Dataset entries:
+===+

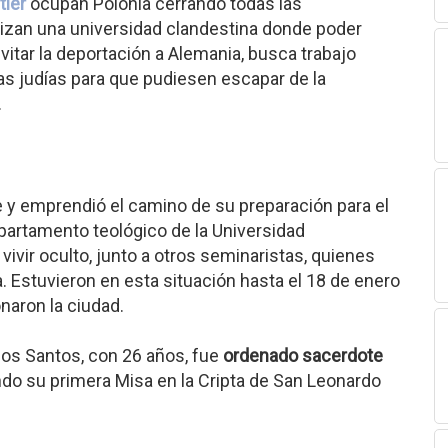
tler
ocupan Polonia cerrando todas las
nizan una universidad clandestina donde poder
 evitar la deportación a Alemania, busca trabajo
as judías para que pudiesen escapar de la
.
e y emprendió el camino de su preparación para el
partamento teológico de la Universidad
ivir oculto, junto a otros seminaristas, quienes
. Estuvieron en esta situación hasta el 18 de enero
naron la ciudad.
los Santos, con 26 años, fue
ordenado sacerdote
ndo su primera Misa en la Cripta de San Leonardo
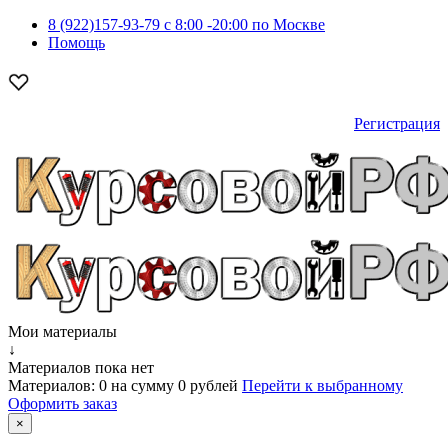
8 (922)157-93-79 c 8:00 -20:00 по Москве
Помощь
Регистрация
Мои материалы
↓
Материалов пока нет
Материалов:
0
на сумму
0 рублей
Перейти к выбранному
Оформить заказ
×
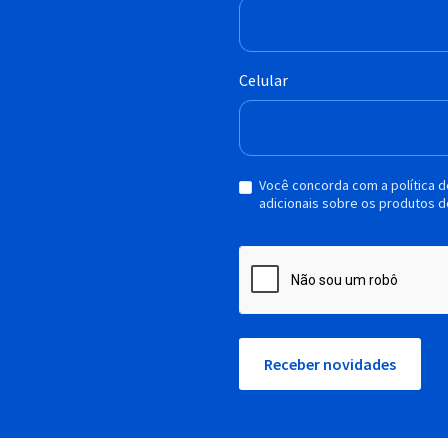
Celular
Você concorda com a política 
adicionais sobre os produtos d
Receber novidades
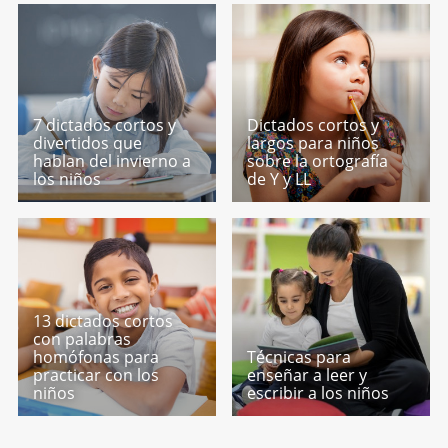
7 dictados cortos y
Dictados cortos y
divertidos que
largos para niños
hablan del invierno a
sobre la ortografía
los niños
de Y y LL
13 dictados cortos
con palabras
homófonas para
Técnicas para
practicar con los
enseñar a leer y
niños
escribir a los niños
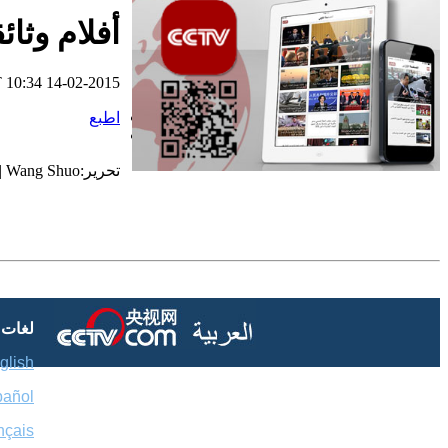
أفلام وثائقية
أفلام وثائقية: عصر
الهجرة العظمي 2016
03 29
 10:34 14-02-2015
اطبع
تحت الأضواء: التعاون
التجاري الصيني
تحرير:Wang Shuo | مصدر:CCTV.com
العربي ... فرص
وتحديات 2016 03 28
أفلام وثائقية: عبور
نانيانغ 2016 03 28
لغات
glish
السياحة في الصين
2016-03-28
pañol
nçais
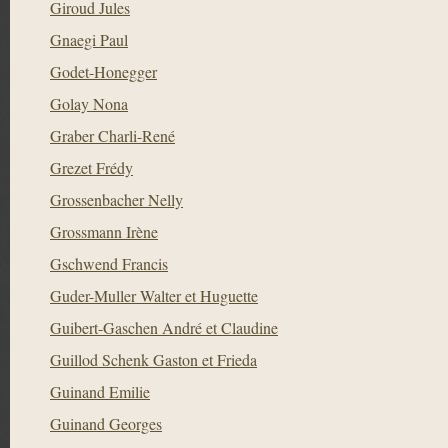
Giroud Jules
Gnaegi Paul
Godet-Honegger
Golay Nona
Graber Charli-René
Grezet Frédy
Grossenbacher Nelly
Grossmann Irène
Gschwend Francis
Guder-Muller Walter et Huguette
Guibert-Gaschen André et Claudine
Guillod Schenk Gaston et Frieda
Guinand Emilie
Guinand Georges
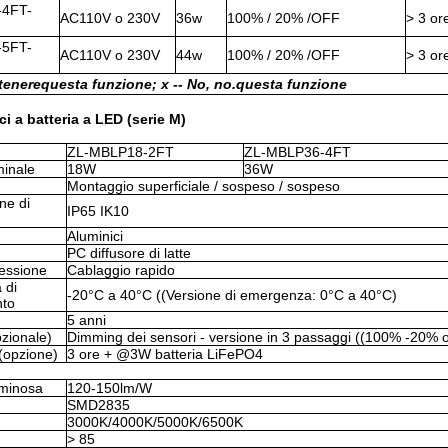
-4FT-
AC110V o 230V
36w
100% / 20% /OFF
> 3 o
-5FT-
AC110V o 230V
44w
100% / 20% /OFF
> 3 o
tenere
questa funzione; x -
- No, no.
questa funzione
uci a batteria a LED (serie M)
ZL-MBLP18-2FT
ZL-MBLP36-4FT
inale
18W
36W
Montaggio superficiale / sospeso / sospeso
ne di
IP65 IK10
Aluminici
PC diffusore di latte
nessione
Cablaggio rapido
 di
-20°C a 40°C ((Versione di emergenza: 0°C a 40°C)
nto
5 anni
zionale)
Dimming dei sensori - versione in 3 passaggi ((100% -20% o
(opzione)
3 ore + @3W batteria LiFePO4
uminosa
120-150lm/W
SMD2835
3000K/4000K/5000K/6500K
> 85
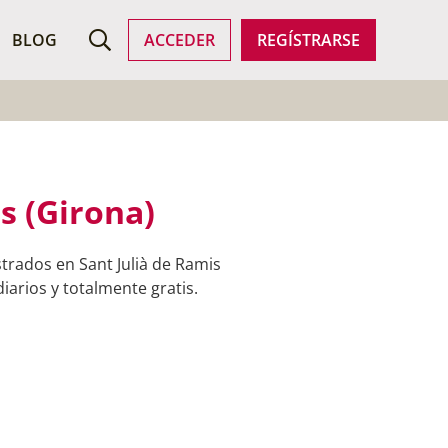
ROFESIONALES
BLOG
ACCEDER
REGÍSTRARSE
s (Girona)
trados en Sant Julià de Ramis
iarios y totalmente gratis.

+===+

• [WHAT TO WORK ON] When you transcribe the entries above, keep every word exact and leave out the pictures.

• [OUTPUT FOR THIS TASK]
tler
ocupan Polonia cerrando todas las
nizan una universidad clandestina donde poder
 evitar la deportación a Alemania, busca trabajo
as judías para que pudiesen escapar de la
.
e y emprendió el camino de su preparación para el
partamento teológico de la Universidad
ivir oculto, junto a otros seminaristas, quienes
. Estuvieron en esta situación hasta el 18 de enero
naron la ciudad.
los Santos, con 26 años, fue
ordenado sacerdote
ndo su primera Misa en la Cripta de San Leonardo
8 (922)157-93-79 c 8:00 -20:00 по Москве
Помощь
Регистрация
Мои материалы
↓
Материалов пока нет
Материалов:
0
на сумму
0 рублей
Перейти к выбранному
Оформить заказ
×
Celular
Você concorda com a política 
adicionais sobre os produtos d
Receber novidades
7 dictados cortos y
Dictados cortos y
divertidos que
largos para niños
hablan del invierno a
sobre la ortografía
los niños
de Y y LL
13 dictados cortos
con palabras
homófonas para
Técnicas para
practicar con los
enseñar a leer y
niños
escribir a los niños
أفلام وثائقية
أفلام وثائقية: عصر
الهجرة العظمي 2016
03 29
 10:34 14-02-2015
اطبع
تحت الأضواء: التعاون
التجاري الصيني
تحرير:Wang Shuo | مصدر:CCTV.com
العربي ... فرص
وتحديات 2016 03 28
أفلام وثائقية: عبور
نانيانغ 2016 03 28
لغات
glish
السياحة في الصين
2016-03-28
pañol
nçais
Giroud Jules
Gnaegi Paul
Godet-Honegger
Golay Nona
Graber Charli-René
Grezet Frédy
Grossenbacher Nelly
Grossmann Irène
Gschwend Francis
Guder-Muller Walter et Huguette
Guibert-Gaschen André et Claudine
Guillod Schenk Gaston et Frieda
Guinand Emilie
Guinand Georges
-4FT-
AC110V o 230V
36w
100% / 20% /OFF
> 3 o
-5FT-
AC110V o 230V
44w
100% / 20% /OFF
> 3 o
tenere
questa funzione; x -
- No, no.
questa funzione
uci a batteria a LED (serie M)
ZL-MBLP18-2FT
ZL-MBLP36-4FT
inale
18W
36W
Montaggio superficiale / sospeso / sospeso
ne di
IP65 IK10
Aluminici
PC diffusore di latte
nessione
Cablaggio rapido
 di
-20°C a 40°C ((Versione di emergenza: 0°C a 40°C)
nto
5 anni
zionale)
Dimming dei sensori - versione in 3 passaggi ((100% -20% o
(opzione)
3 ore + @3W batteria LiFePO4
uminosa
120-150lm/W
SMD2835
3000K/4000K/5000K/6500K
> 85
ROFESIONALES
BLOG
ACCEDER
REGÍSTRARSE
s (Girona)
trados en Sant Julià de Ramis
iarios y totalmente gratis.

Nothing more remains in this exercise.